This past July marked the 18th ISA World Congress of Sociology, one of the most essential events in the field of sociology where sociologists from all over the world come together to deliver presentations. It is held every four year in one metropolitan city around the world and can be described as the World Cup of Sociology, but without winners or losers! Very fortunately, it was Japan’s turn to host the congress this time around, and it took place in Yokohama between July 13 and 19th.
Professor Takeshi Wada, one of the key coordinators of The Global Humanities Program, made the best out of this once-in-a-life time opportunity and came up with the brilliant idea of inviting around twenty sociologists to the University of Tokyo to hold an open symposium as well as workshops during the following week of the ISA. During the summer semester, he offered a course named “Seminar on Global Society” which was designed to help students get ready for this big event. Students came to class having read materials written by the speakers of the conference and were expected to actively engage in discussions in English during class, as the principal goal of the course was to learn about the research trends in studies on globalization and social movements, to familiarize oneself with conveying ideas all in English, and to gain practice in the role as a discussant or commentator. Looking back, I would say it was the most challenging course I have ever taken; simultaneously however, it enabled us not only to deepen our understanding of the contemporary issues related to globalization, development, social movements and contentious politics and democracy but also to train ourselves to read materials critically and to always stay tuned for the diverse topics that arose one after another in dynamic discussions.
Our steady effort throughout the summer semester paid off, and we were able to fully immerse ourselves in the symposium and workshops without getting lost or panicked during the main event. Every aspect of this whole event was inspiring, but one in particular stands out. We were blessed to have the opportunity to serve as a discussant in front of the actual scholars themselves. Can you imagine what it feels like, as a student, to bring several questions to the table to be discussed based on essays written by worldly, prestigious scholars? It was a nerve-racking experience, but thanks to the practice we had done, we all were able to do our best. Moreover, observing the ways in which the scholars keenly presented and exchanged their questions and ideas was a truly valuable and striking experience for all of us.
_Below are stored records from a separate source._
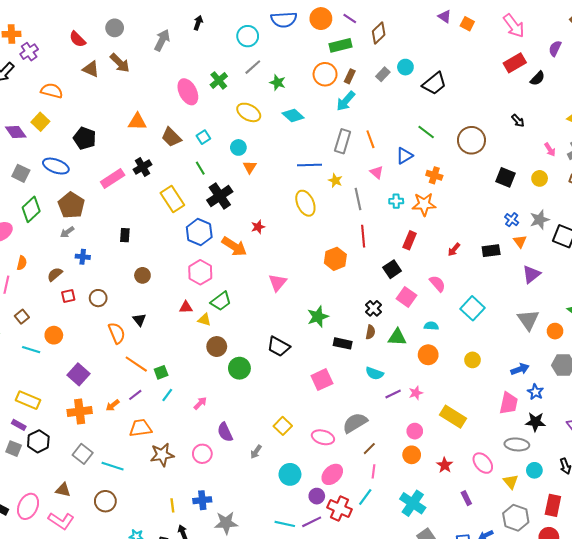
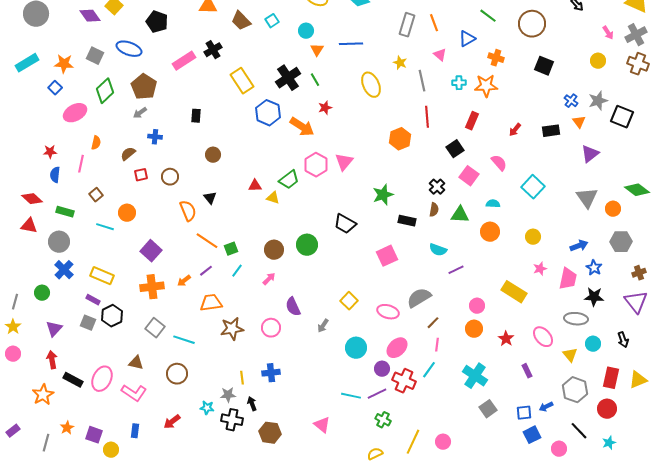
blue line: (310, 165) -> (351, 44), moved
green line: (200, 168) -> (315, 80), moved
black square: (506, 177) -> (544, 66), moved
pink hexagon: (200, 272) -> (316, 165), moved
brown circle: (217, 347) -> (274, 250), moved
pink star: (416, 393) -> (540, 269), moved
gray star: (226, 523) -> (228, 395), moved, size x0.7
Furthermore, the second half of the event took place at Kyoto University which meant that we had the privilege to travel to Kyoto with those scholars and share some quality time there. In other words, since we were spending every moment together such as when we were taking a walk from one place to the next, having meals and in between sessions, students had numerous opportunities to interact with the scholars, and the topics of our conversations ranged from our individual research interest to non-academic issues such as personal hobbies and backgrounds. This part of the event added so much to this whole event as it was a wonderful opportunity for the scholars from abroad to explore this ancient and traditional Japanese city during an intensely packed schedule week.
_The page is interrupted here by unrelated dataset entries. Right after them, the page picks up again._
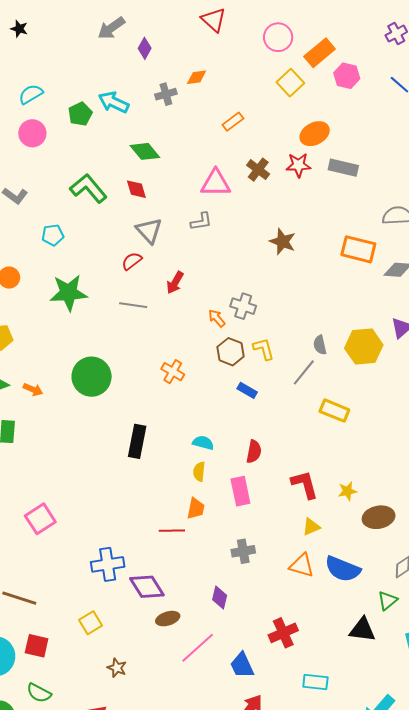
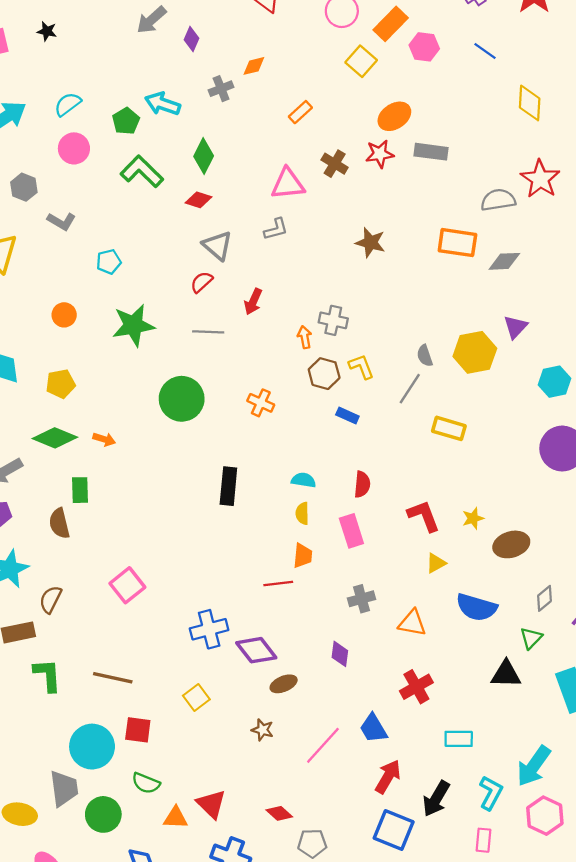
green diamond: (145, 151) -> (204, 156), turned 72
green L-shape: (88, 188) -> (142, 172), moved
red diamond: (136, 189) -> (198, 200), turned -50
orange arrow: (217, 318) -> (305, 337), turned 36
green circle: (92, 377) -> (182, 399), moved
orange triangle: (302, 565) -> (412, 623), moved
pink line: (198, 648) -> (323, 745), moved
brown star: (117, 668) -> (263, 730), moved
Reflecting on this event brings me back countless phenomenal memories, and I very much wish I could talk to you in person all about it! I am truly grateful and honored to belong to this program, which makes these dreamlike events come true. We were able to establish academic networks with international researchers which have already begun to serve as such encouraging support, strong motivation for our own studies and comfort soon after this whole event. For instance, as a master’s student whose research interest is on migration studies from Mexico to the United States, I conducted three week long field research in Mexico for my master’s thesis this September. No words can express how much the connections I built through the event meant to me. In fact, they brought numerous positive changes to my original plan, making my three weeks truly assured, productive and dynamic.
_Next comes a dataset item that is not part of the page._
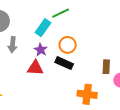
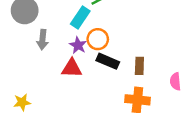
orange circle: (68, 45) -> (98, 39), moved
brown rectangle: (106, 67) -> (139, 66), moved

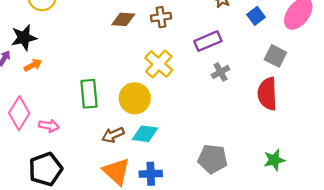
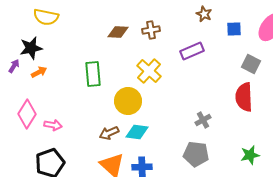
blue square: (256, 16) -> (234, 29), turned 35
gray cross: (221, 72) -> (203, 120), moved
green rectangle: (89, 94) -> (93, 74), moved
Through this event from July, I encountered two sociology professors from Mexico: Dr. Sergio Tamayo and Dr. Guadalupe Olivier. In fact, Dr. Wada, my dissertation teacher, had Dr. Tamayo as his professor when he studied in Mexico in the past. Since I placed this fieldwork as a pilot study for my doctoral career, one of the goals of this trip was to set up appointments with various professors to discuss my research and to establish contacts which would be of great help for my future studies. When I spoke with Dr. Tamayo and Dr. Olivier about my research interest and plan to carry out my fieldwork, not only did they give me abundant advice but also generously put me in contact with other scholars who they know well. Thanks to their tremendous support, I was able to add a new major plan for my trip which indeed turned out to be meaningful and significant.
It was to visit Tijuana, a city located on the border between Mexico and the U.S. and thus the mecca for migration studies; when Dr. Tamayo first suggested and recommended that I go to Tijuana, I must say, my first reaction was to feel scared and hesitant as I had a prejudiced image of it being a dangerous and disordered city. Dr. Tamayo was very understanding and supportive when I told him about this; explaining the significance of making a visit there given my research topic and promising to put me in touch with the professors who I would be able to meet and would be willing to help me with my visit there, he made me feel at ease, and I was convinced to go and explore Tijuana. He introduced me to Dr. Rodolfo Cruz at Colegio de la Frontera Norte, a very reputable school for migration studies. With less than a month ahead of me till I would hop on a plane, I found myself faced with rescheduling my whole plan for the three weeks. There were a few times I felt a little unsure about how everything was going to work out. Nevertheless, with their help, I was able to develop and organize my plans in time. More particularly, Dr. Cruz presented me to two other professors, and they helped me with a considerable number of matters such as fitting numerous plans into the limited amount of days I had in Tijuana. Upon my visit to the university, I was able to have meetings with these professors and seek their advice. Moreover, thanks to the connection with them, I was fortunate enough to pay a visit to key migration related organizations and conduct interviews with some immigrants there. This was a very rare and valuable opportunity for me, as the directors working for those organizations told me that they do not allow people from outside to come in and conduct interviews unless they have connections with researchers and are introduced by them. As you can see, every aspect of my visit to Tijuana was made possible due to the contacts I was given one after another like a relay. Most importantly, getting to know Dr. Tamayo in Tokyo through the event in July was the beginning for everything. Without doubt, I could not have come back home with such incredible and high-yielding experiences had I gone there without any contacts. I keenly realized the importance of having contacts and the momentous effects they have for developing one’s studies and building up one’s career.
On a more personal and fun note, I was able to meet Dr. Tamayo and Dr. Olivier during one of my days in Mexico City, and they showed me around their beautiful city. Mexico City has been built on what used to be a lake, and one of the most popular spots for tourists is to go canoeing on the lake around the capital. They took me there, and I was able to have a breathtaking and marvelous experience with gorgeous and terrific scenery.
I walked you through my personal experience which I was able to realize due to the contacts I was able to obtain from the event in July, but I know that all the other student participants have already gained a lot of benefit from the contacts as well. As you see, I can confidently say that this entire experience in July has already brought infinite positive aspects, which will continue to serve as a significant stepping stone for our future paths and that it will be our asset throughout our lives.
I guarantee you that you will be able to encounter eye-opening experiences through this program. The chapters of your life in graduate school will be full of invaluable experiences like this one. We look forward to welcoming you in spring and sharing many amazing adventures together!